== REQUIRED ACTION ==
I would like every line of the records below that contains the word "البرج" copied.

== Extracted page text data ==
·····
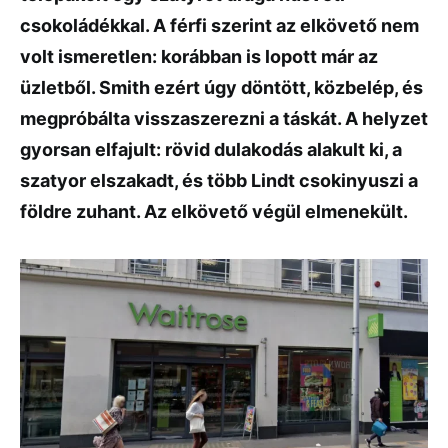
csokoládékkal. A férfi szerint az elkövető nem
volt ismeretlen: korábban is lopott már az
üzletből. Smith ezért úgy döntött, közbelép, és
megpróbálta visszaszerezni a táskát. A helyzet
gyorsan elfajult: rövid dulakodás alakult ki, a
szatyor elszakadt, és több Lindt csokinyuszi a
földre zuhant. Az elkövető végül elmenekült.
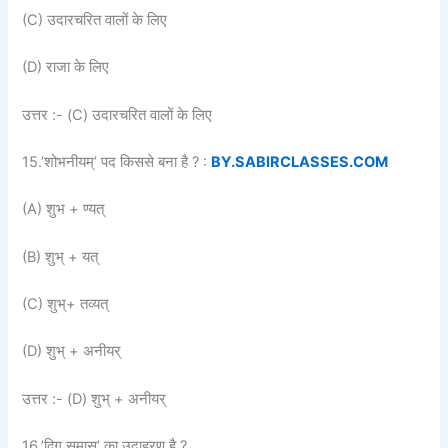
(C) उदारचरित वालों के लिए
(D) राजा के लिए
उत्तर :- (C) उदारचरित वालों के लिए
15.’शोभनीयम्’ पद किससे बना है ? :
BY.SABIRCLASSES.COM
(A) शुभ + ण्यत्
(B) शुभ् + यत्
(C) शुभ्+ तव्यत्
(D) शुभ् + अनीयर्
उत्तर :- (D) शुभ् + अनीयर्
16.’द्विगु समास’ का उदाहरण है ?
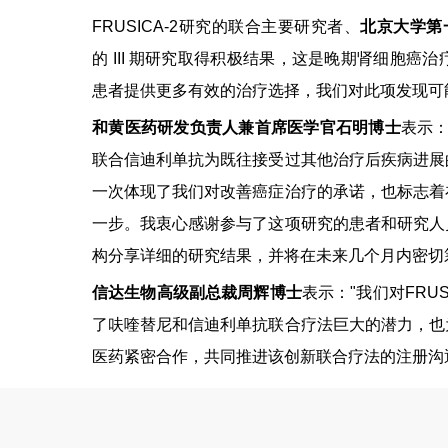
FRUSICA-2研究的联合主要研究者、
北京大学第
的 III 期研究取得积极结果，这是晚期肾细胞
患者提供更多有效的治疗选择，我们对此项发现可
和黄医药研发负责人兼首席医学官石明博士
表示
联合信迪利单抗为既往接受过其他治疗后疾病进展
一次体现了我们对改善癌症治疗的承诺，也标志着
一步。我衷心感谢参与了这项研究的患者和研究人
构分享详细的研究结果，并将在未来几个月内密切
信达生物高级副总裁周辉博士
表示："我们对FRU
了呋喹替尼和信迪利单抗联合疗法巨大的潜力，也
医药紧密合作，共同推进该创新联合疗法的注册沟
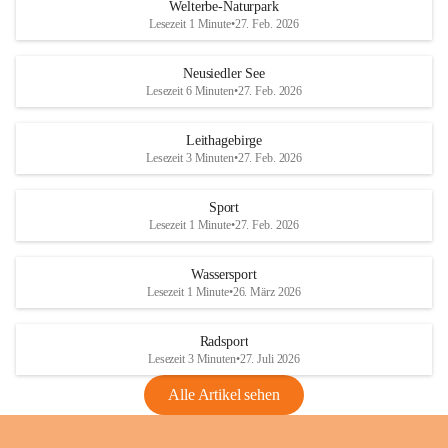
i
i
unzulässige Weingärten zu roden! Bitte 
Welterbe-Naturpark
e
e
helfen wir zusammen um unsere Winzer 
Lesezeit 1 Minute
•
27. Feb. 2026
d
d
vor den prognostizierten Ernteausfällen 
l
l
und den daraus folgenden wirtschaftlichen 
e
e
Neusiedler See
Schäden zu bewahren.
r
r
Lesezeit 6 Minuten
•
27. Feb. 2026
S
S
Verordnungen
e
e
Leithagebirge
04.08.2026
e
e
Lesezeit 3 Minuten
•
27. Feb. 2026
Maßnahmen zur Bekämpfung
der Goldgelben Vergilbung der
Sport
Rebe und der Amerikanischen
Lesezeit 1 Minute
•
27. Feb. 2026
Rebzikade
Anhang VBl. EU Nr. 18
Wassersport
_2026
Lesezeit 1 Minute
•
26. März 2026
1 Seite
•
1,4 MB
Radsport
VBl. EU Nr. 18_2026
Lesezeit 3 Minuten
•
27. Juli 2026
2 Seiten
•
2,1 MB
Alle Artikel sehen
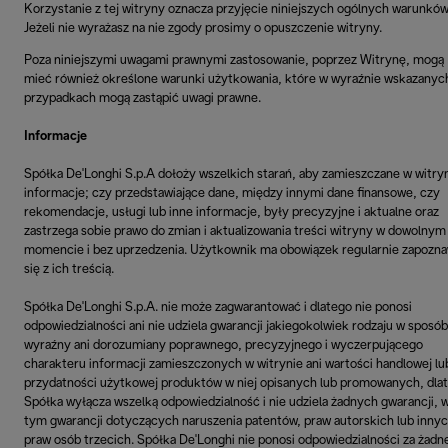
Korzystanie z tej witryny oznacza przyjęcie niniejszych ogólnych warunków
Jeżeli nie wyrażasz na nie zgody prosimy o opuszczenie witryny.
Poza niniejszymi uwagami prawnymi zastosowanie, poprzez Witrynę, mogą
mieć również określone warunki użytkowania, które w wyraźnie wskazanyc
przypadkach mogą zastąpić uwagi prawne.
Informacje
Spółka De'Longhi S.p.A dołoży wszelkich starań, aby zamieszczane w witry
informacje; czy przedstawiające dane, między innymi dane finansowe, czy
rekomendacje, usługi lub inne informacje, były precyzyjne i aktualne oraz
zastrzega sobie prawo do zmian i aktualizowania treści witryny w dowolnym
momencie i bez uprzedzenia. Użytkownik ma obowiązek regularnie zapozn
się z ich treścią.
Spółka De'Longhi S.p.A. nie może zagwarantować i dlatego nie ponosi
odpowiedzialności ani nie udziela gwarancji jakiegokolwiek rodzaju w sposób
wyraźny ani dorozumiany poprawnego, precyzyjnego i wyczerpującego
charakteru informacji zamieszczonych w witrynie ani wartości handlowej lu
przydatności użytkowej produktów w niej opisanych lub promowanych, dla
Spółka wyłącza wszelką odpowiedzialność i nie udziela żadnych gwarancji, 
tym gwarancji dotyczących naruszenia patentów, praw autorskich lub inny
praw osób trzecich. Spółka De'Longhi nie ponosi odpowiedzialności za żadn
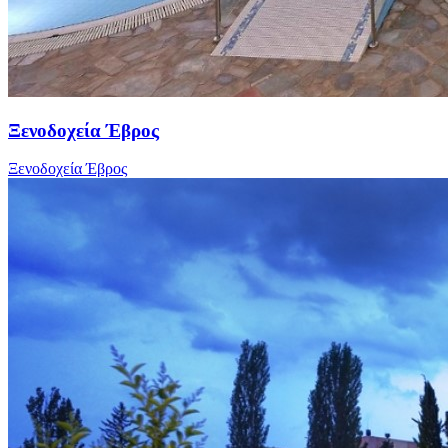
Ξενοδοχεία Έβρος
Ξενοδοχεία Έβρος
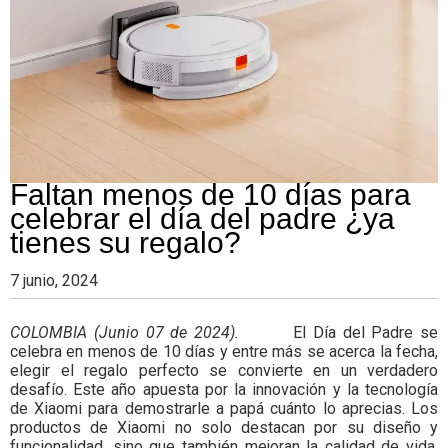
Colombia.
Faltan menos de 10 días para
celebrar el día del padre ¿ya
tienes su regalo?
7 junio, 2024
COLOMBIA (Junio 07 de 2024).
El Día del Padre se
celebra en menos de 10 días y entre más se acerca la fecha,
elegir el regalo perfecto se convierte en un verdadero
desafío. Este año apuesta por la innovación y la tecnología
de Xiaomi para demostrarle a papá cuánto lo aprecias. Los
productos de Xiaomi no solo destacan por su diseño y
funcionalidad, sino que también mejoran la calidad de vida,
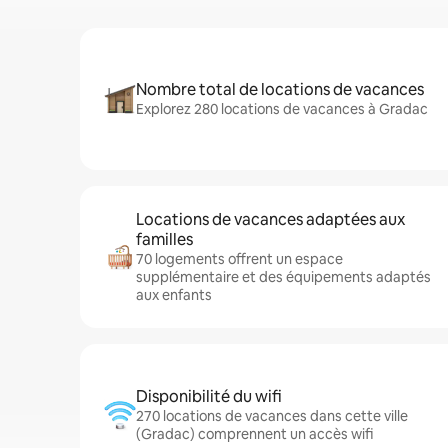
Nombre total de locations de vacances
Explorez 280 locations de vacances à Gradac
Locations de vacances adaptées aux
familles
70 logements offrent un espace
supplémentaire et des équipements adaptés
aux enfants
Disponibilité du wifi
270 locations de vacances dans cette ville
(Gradac) comprennent un accès wifi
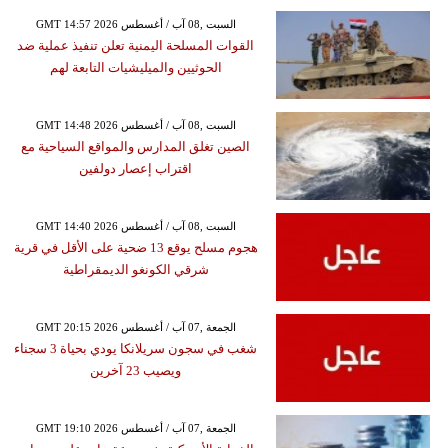
GMT 14:57 2026 السبت ,08 آب / أغسطس
القوات المسلحة اليمنية تعلن تنفيذ عملية ضد
الحوثيين والميليشيات التابعة لهم
GMT 14:48 2026 السبت ,08 آب / أغسطس
الصين تغلق المدارس والمواقع السياحية مع
اقتراب إعصار دولفين
GMT 14:40 2026 السبت ,08 آب / أغسطس
هجوم مسلح يوقع 13 ضحية على الأقل في قرية
شرقي الكونغو الديمقراطية
GMT 20:15 2026 الجمعة ,07 آب / أغسطس
شغب في سجون سريلانكا يودي بحياة 3 سجناء
ويصيب 23 آخرين
GMT 19:10 2026 الجمعة ,07 آب / أغسطس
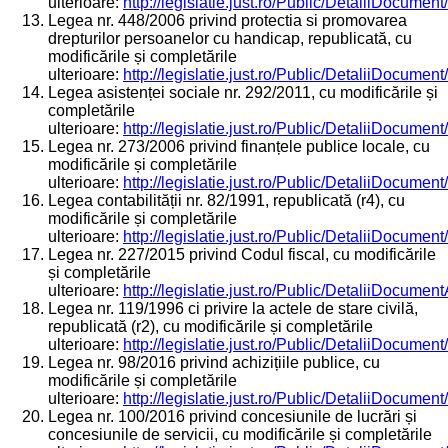
ulterioare:
http://legislatie.just.ro/Public/DetaliiDocumen
Legea nr. 448/2006 privind protectia si promovarea
drepturilor persoanelor cu handicap, republicată, cu
modificările și completările
ulterioare:
http://legislatie.just.ro/Public/DetaliiDocumen
Legea asistenței sociale nr. 292/2011, cu modificările și
completările
ulterioare:
http://legislatie.just.ro/Public/DetaliiDocumen
Legea nr. 273/2006 privind finanțele publice locale, cu
modificările și completările
ulterioare:
http://legislatie.just.ro/Public/DetaliiDocumen
Legea contabilității nr. 82/1991, republicată (r4), cu
modificările și completările
ulterioare:
http://legislatie.just.ro/Public/DetaliiDocumen
Legea nr. 227/2015 privind Codul fiscal, cu modificările
și completările
ulterioare:
http://legislatie.just.ro/Public/DetaliiDocumen
Legea nr. 119/1996 ci privire la actele de stare civilă,
republicată (r2), cu modificările și completările
ulterioare:
http://legislatie.just.ro/Public/DetaliiDocumen
Legea nr. 98/2016 privind achizițiile publice, cu
modificările și completările
ulterioare:
http://legislatie.just.ro/Public/DetaliiDocumen
Legea nr. 100/2016 privind concesiunile de lucrări și
concesiunile de servicii, cu modificările și completările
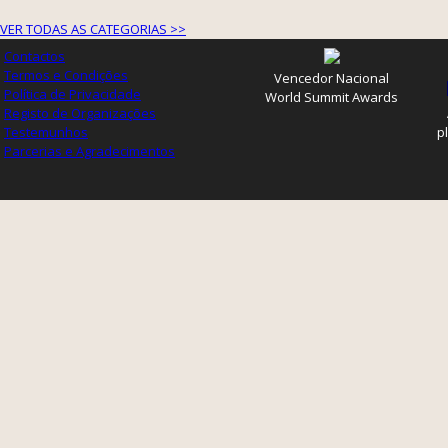
VER TODAS AS CATEGORIAS >>
Contactos
Termos e Condições
Vencedor Nacional
Política de Privacidade
World Summit Awards
Registo de Organizações
Testemunhos
p
Parcerias e Agradecimentos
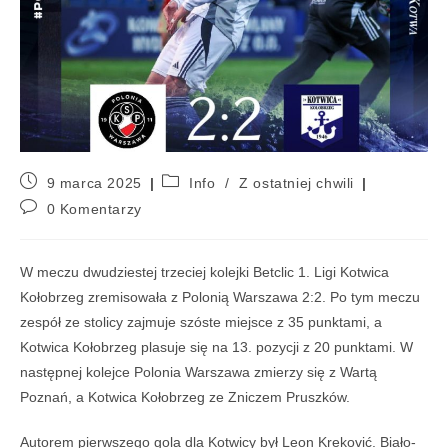
9 marca 2025
Info
/
Z ostatniej chwili
0 Komentarzy
W meczu dwudziestej trzeciej kolejki Betclic 1. Ligi Kotwica
Kołobrzeg zremisowała z Polonią Warszawa 2:2. Po tym meczu
zespół ze stolicy zajmuje szóste miejsce z 35 punktami, a
Kotwica Kołobrzeg plasuje się na 13. pozycji z 20 punktami. W
następnej kolejce Polonia Warszawa zmierzy się z Wartą
Poznań, a Kotwica Kołobrzeg ze Zniczem Pruszków.
Autorem pierwszego gola dla Kotwicy był Leon Kreković. Biało-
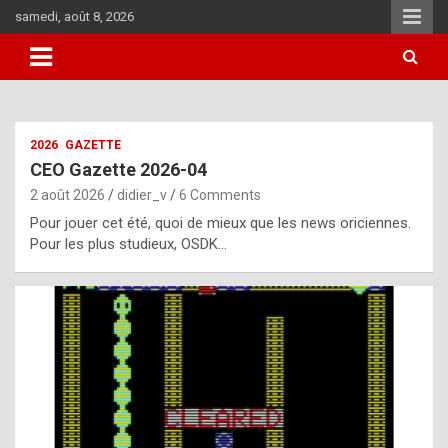
Skip
samedi, août 8, 2026
to
content
i
2026
GAZETTE
t
CEO Gazette 2026-04
r
2 août 2026
didier_v
6 Comments
e
Pour jouer cet été, quoi de mieux que les news oriciennes.
g
Pour les plus studieux, OSDK…
u
l
a
r
l
y
d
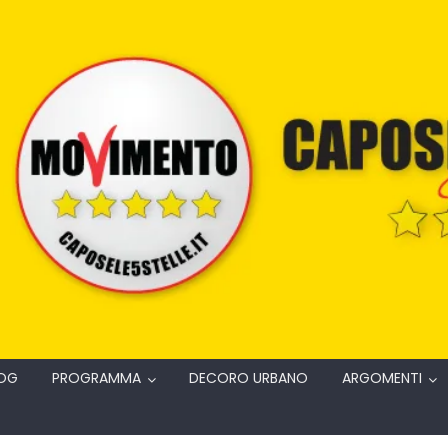
OG
PROGRAMMA
DECORO URBANO
ARGOMENTI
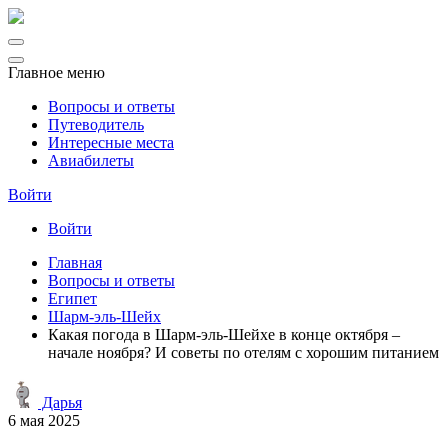
Главное меню
Вопросы и ответы
Путеводитель
Интересные места
Авиабилеты
Войти
Войти
Главная
Вопросы и ответы
Египет
Шарм-эль-Шейх
Какая погода в Шарм-эль-Шейхе в конце октября –
начале ноября? И советы по отелям с хорошим питанием
Дарья
6 мая 2025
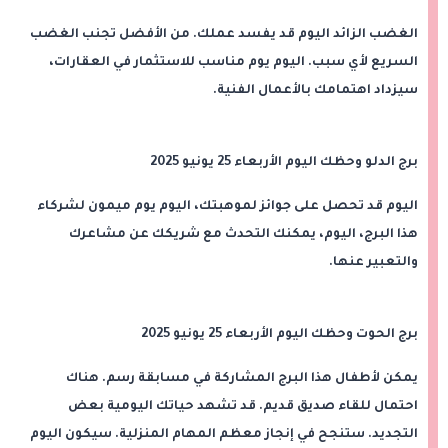
الغضب الزائد اليوم قد يفسد عملك. من الأفضل تجنب الغضب
السريع لأي سبب. اليوم يوم مناسب للاستثمار في العقارات،
سيزداد اهتمامك بالأعمال الفنية.
برج الدلو وحظك اليوم الأربعاء 25 يونيو 2025
اليوم قد تحصل على جوائز لموهبتك، اليوم يوم ميمون لشركاء
هذا البرج، اليوم، يمكنك التحدث مع شريكك عن مشاعرك
والتعبير عنها.
برج الحوت وحظك اليوم الأربعاء 25 يونيو 2025
يمكن لأطفال هذا البرج المشاركة في مسابقة رسم. هناك
احتمال للقاء صديق قديم. قد تشهد حياتك اليومية بعض
التجديد. ستنجح في إنجاز معظم المهام المنزلية. سيكون اليوم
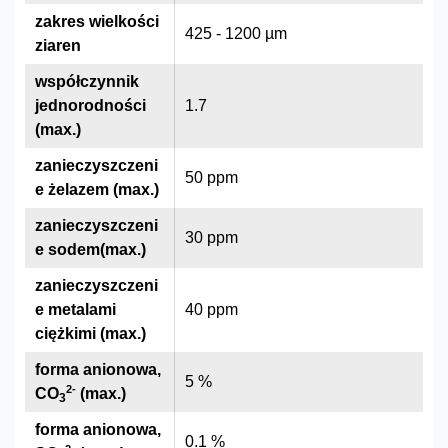
zakres wielkości
425 - 1200 µm
ziaren
współczynnik
jednorodności
1.7
(max.)
zanieczyszczeni
50 ppm
e żelazem (max.)
zanieczyszczeni
30 ppm
e sodem(max.)
zanieczyszczeni
e metalami
40 ppm
ciężkimi (max.)
forma anionowa,
5 %
2
-
CO
(max.)
3
forma anionowa,
0.1 %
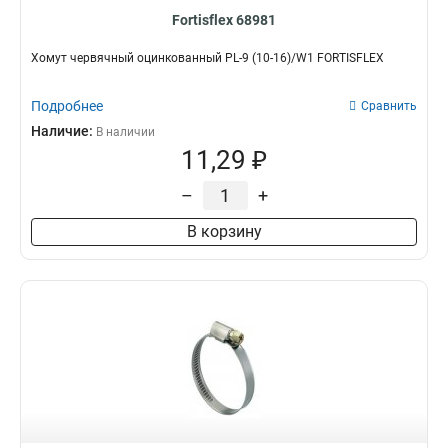
Fortisflex 68981
Хомут червячный оцинкованный PL-9 (10-16)/W1 FORTISFLEX
Подробнее
Сравнить
Наличие:
В наличии
11,29 ₽
–
+
В корзину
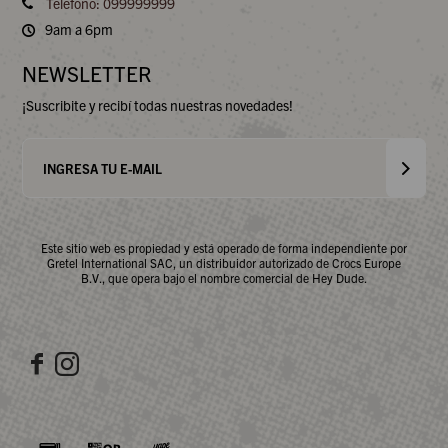
Teléfono: 099999999
9am a 6pm
NEWSLETTER
¡Suscribite y recibí todas nuestras novedades!
Este sitio web es propiedad y está operado de forma independiente por
Gretel International SAC, un distribuidor autorizado de Crocs Europe
B.V., que opera bajo el nombre comercial de Hey Dude.


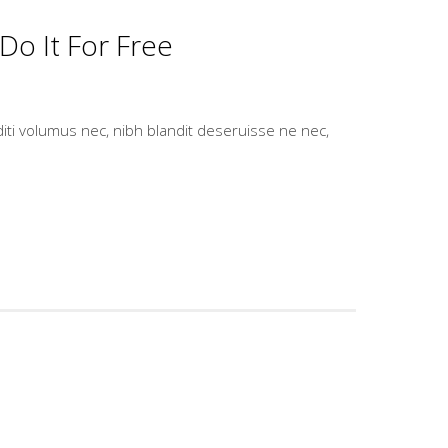
Do It For Free
diti volumus nec, nibh blandit deseruisse ne nec,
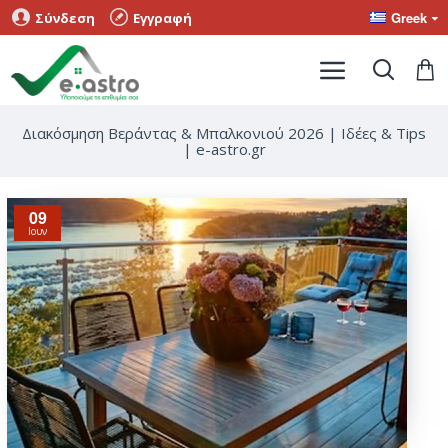
Greek
Σύνδεση
Εγγραφή
Διακόσμηση Βεράντας & Μπαλκονιού 2026 | Ιδέες & Tips
| e-astro.gr
09
Ιουν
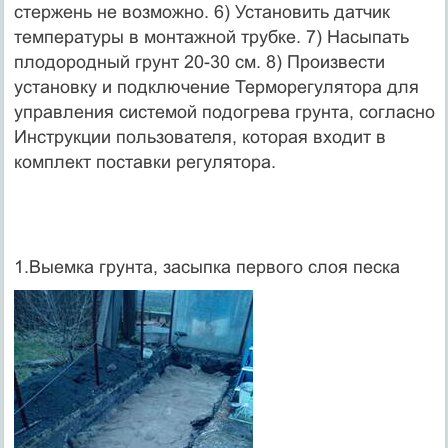
стержень не возможно. 6) Установить датчик
температуры в монтажной трубке. 7) Насыпать
плодородный грунт 20-30 см. 8) Произвести
установку и подключение Терморегулятора для
управления системой подогрева грунта, согласно
Инструкции пользователя, которая входит в
комплект поставки регулятора.
1.Выемка грунта, засыпка первого слоя песка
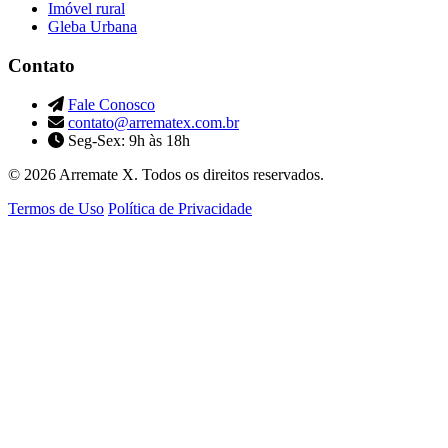
Imóvel rural
Gleba Urbana
Contato
Fale Conosco
contato@arrematex.com.br
Seg-Sex: 9h às 18h
© 2026 Arremate X. Todos os direitos reservados.
Termos de Uso
Política de Privacidade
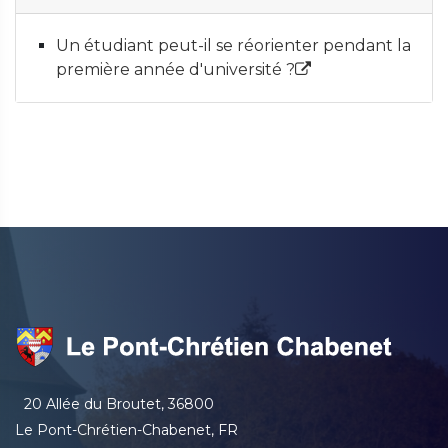
Un étudiant peut-il se réorienter pendant la
première année d'université ?
20 Allée du Broutet, 36800
Le Pont-Chrétien-Chabenet, FR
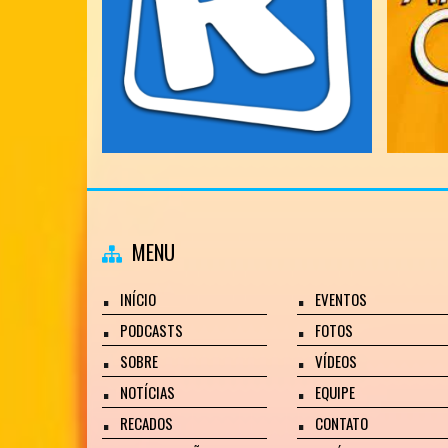
MENU
INÍCIO
EVENTOS
PODCASTS
FOTOS
SOBRE
VÍDEOS
NOTÍCIAS
EQUIPE
RECADOS
CONTATO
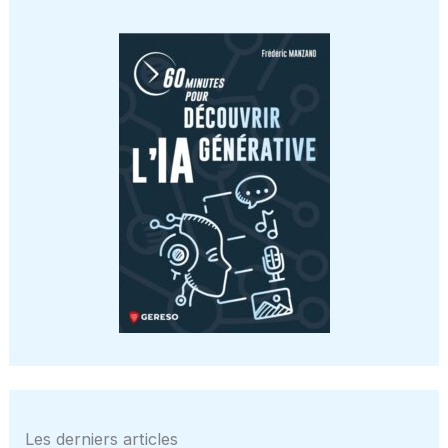
Les derniers articles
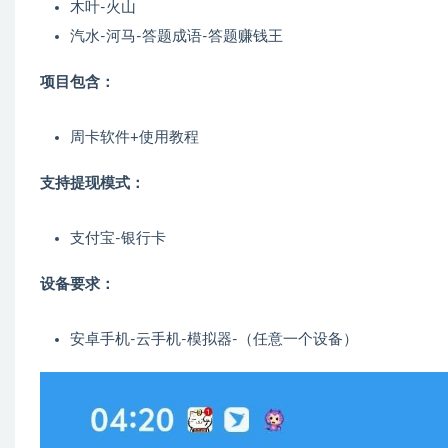
木叶-火山
汽水-河马-答题成语-答题赚钱王
项目包含：
周卡软件+使用教程
支持提现模式：
支付宝-银行卡
设备要求：
安卓手机-云手机-模拟器-（任意一个设备）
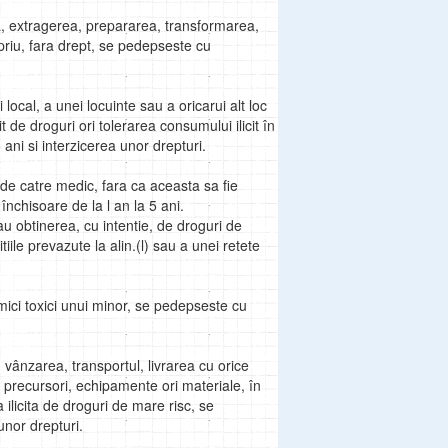
, extragerea, prepararea, transformarea,
iu, fara drept, se pedepseste cu
i local, a unei locuinte sau a oricarui alt loc
 de droguri ori tolerarea consumului ilicit în
ni si interzicerea unor drepturi.
 de catre medic, fara ca aceasta sa fie
chisoare de la l an la 5 ani.
 obtinerea, cu intentie, de droguri de
ile prevazute la alin.(l) sau a unei retete
mici toxici unui minor, se pedepseste cu
 vânzarea, transportul, livrarea cu orice
 precursori, echipamente ori materiale, în
a ilicita de droguri de mare risc, se
unor drepturi.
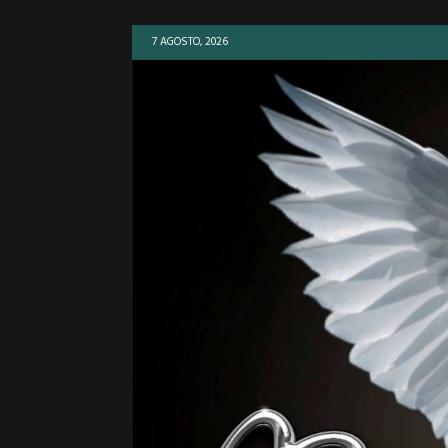
7 AGOSTO, 2026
·····
== PROBLEM SOLUTION ==
هذا البرج، اليوم، يمكنك التحدث مع شريكك عن مشاعرك
يمكن لأطفال هذا البرج المشاركة في مسابقة رسم. هناك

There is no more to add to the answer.